My jacket’s being tugged again.  That must mean he’s back.  I look down and there’s my grandson once more, this time carrying a small plate with a sandwich on it.  “What cha got there?” I ask him.

“I made you a sandwich,” he tells me.  Turkey, mayo, swiss, a little pepper, on a hoagie roll.  My best friend’s favorite sandwich.  Simple, yet elegant.  Kid’s got good taste at least, even if it was a lucky guess on his part.

“Thank you.”  This time, I find myself genuinely thankful.  “Thank you very much.”  I take the sandwich, smile at him again, and ruffle his hair a little.  He smiles back.  “Give me a second, okay?  Grandpa’s gonna go talk with his friend for a minute.”  I wouldn’t expect this child to understand what I’m talking about, but somehow he does and gives me some space, so I take this opportunity to address my friend, just the two of us.

“How you holdin’ up?”  He would have laughed at that if he wasn’t dead.  I fidget with the sandwich in my hand.  “Sandwich?” I ask him, to no response of course.  I set the sandwich down on a table nearby along with the lemonade I’ve neglected to drink.  “I don’t know what to say here old friend.”  I fiddle with my tie.  I hated wearing suits.  He would have laughed at me having to wear a suit if he wasn’t dead.  “You remember a few years back?”  I’m talking to the corpse of my dead friend.  I’ve become senile.  “You remember when we agreed to live another ten years?  I said it was impossible, and you said that if I died before then, you’d owe me a Coke.  Well it seems that you won’t be owing me a Coke.”  Yeah, he definitely would have laughed at that.  I’ll miss that laugh.  I’ll miss him.  “Thanks a lot for everything you’ve done for me over the years.  You were always my best mate.  I wouldn’t have made it this long if you hadn’t made it easier to age gracefully.”  I’m beginning to tear up now.  I feel somewhat ridiculous, an old man starting to cry.  I haven’t cried since third grade, and I’m beginning to cry now.  At least I saved it until a time when it really counted.  “Goodbye…Kyle.”

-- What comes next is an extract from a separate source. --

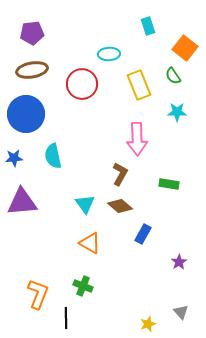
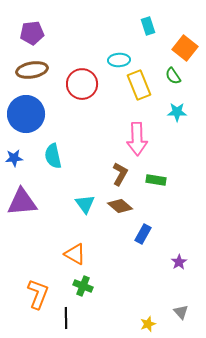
cyan ellipse: moved 10 px right, 6 px down
green rectangle: moved 13 px left, 4 px up
orange triangle: moved 15 px left, 11 px down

A hand comes up besides mine and grabs my pinky.  “Grampa?  You ready to go?”  He really isn’t such a bad kid I suppose.  I look down at him and smile weakly.

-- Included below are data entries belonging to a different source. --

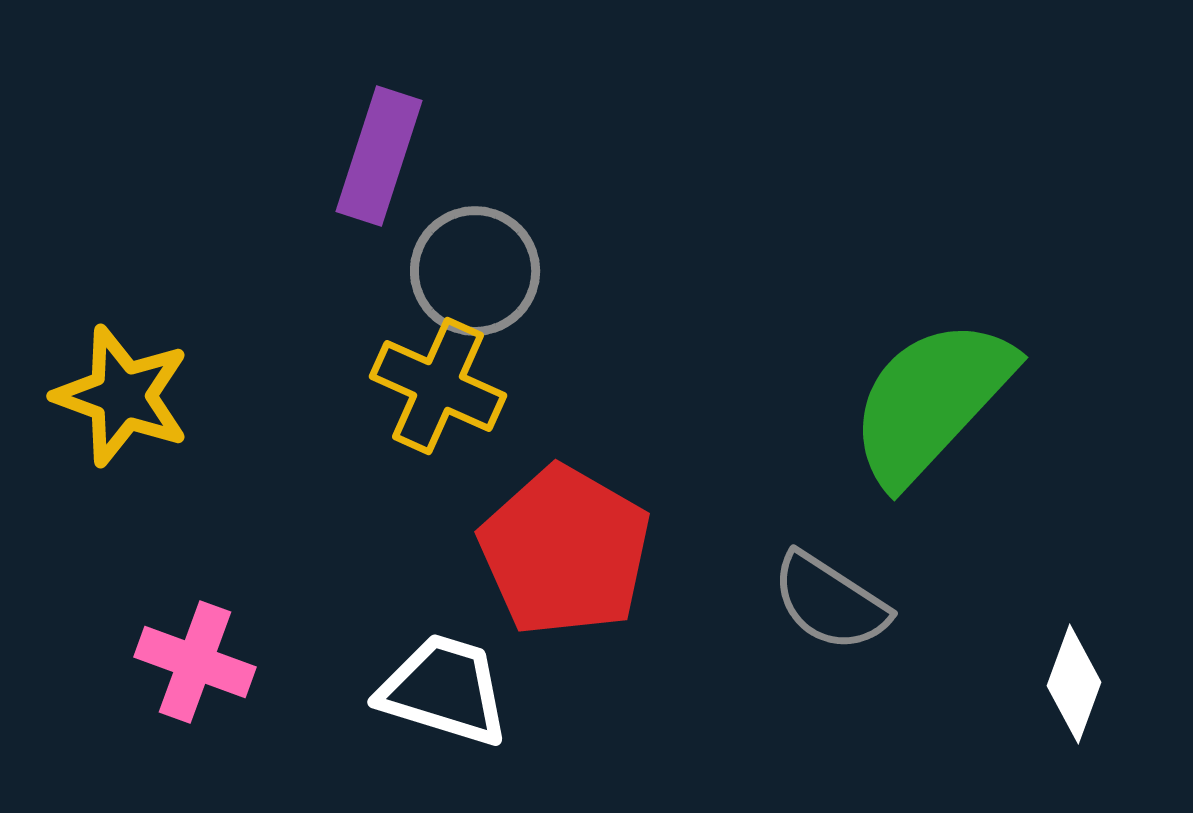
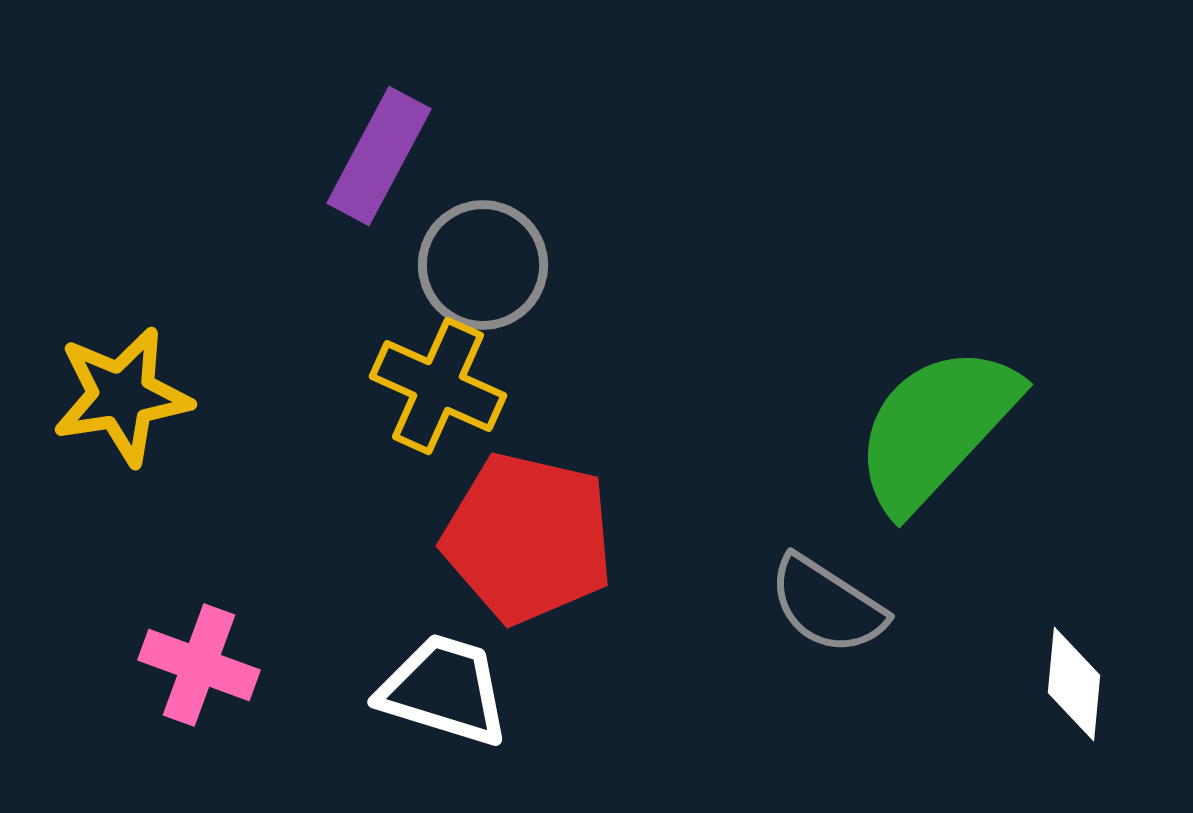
purple rectangle: rotated 10 degrees clockwise
gray circle: moved 8 px right, 6 px up
yellow star: rotated 29 degrees counterclockwise
green semicircle: moved 5 px right, 27 px down
red pentagon: moved 37 px left, 13 px up; rotated 17 degrees counterclockwise
gray semicircle: moved 3 px left, 3 px down
pink cross: moved 4 px right, 3 px down
white diamond: rotated 15 degrees counterclockwise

“Yeah.  Yeah I think I’m ready.”  I give one last look around the room, checking to see if there is anything left worth hanging back for.  Seeing nothing, we walk out of the room.

“Grampa, what was your friend Kyle like?”

“He was the greatest friend I ever had, and nothing will ever change that.”  I look down at the kid again and smile.  “C’mon, enough sad talk for now.  How ‘bout I take you out for some ice cream and tell you about the time me and Kyle got thrown out of our senior prom.”  My friend would have laughed at that story again.  I’m gonna miss him.